→ Work to be completed: Which of the lines below contain the string "likely"? Pull each one out of the data.

Page-level text extractions
=-=-=-=-=
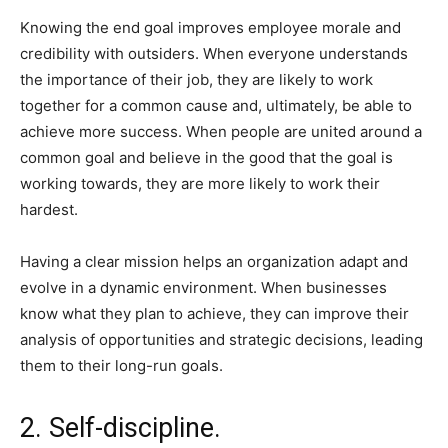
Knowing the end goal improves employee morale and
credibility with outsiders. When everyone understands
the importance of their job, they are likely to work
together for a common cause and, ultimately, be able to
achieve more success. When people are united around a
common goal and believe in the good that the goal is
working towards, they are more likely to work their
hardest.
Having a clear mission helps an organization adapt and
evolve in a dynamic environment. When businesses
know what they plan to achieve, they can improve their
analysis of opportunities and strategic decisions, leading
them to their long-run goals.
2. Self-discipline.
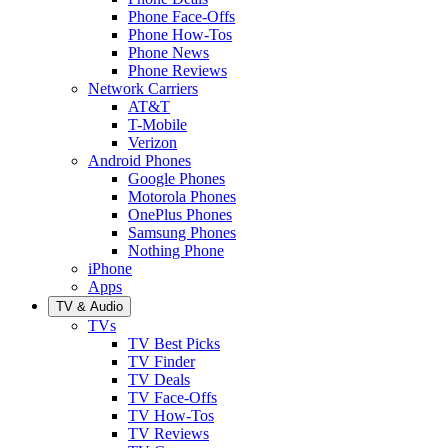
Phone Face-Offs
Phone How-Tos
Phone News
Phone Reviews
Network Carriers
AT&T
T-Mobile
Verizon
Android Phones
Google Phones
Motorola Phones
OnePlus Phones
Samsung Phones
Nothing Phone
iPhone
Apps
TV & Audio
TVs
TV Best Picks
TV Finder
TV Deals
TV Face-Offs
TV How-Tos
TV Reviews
=-=-=-=-=
→ Reply:
the importance of their job, they are likely to work
working towards, they are more likely to work their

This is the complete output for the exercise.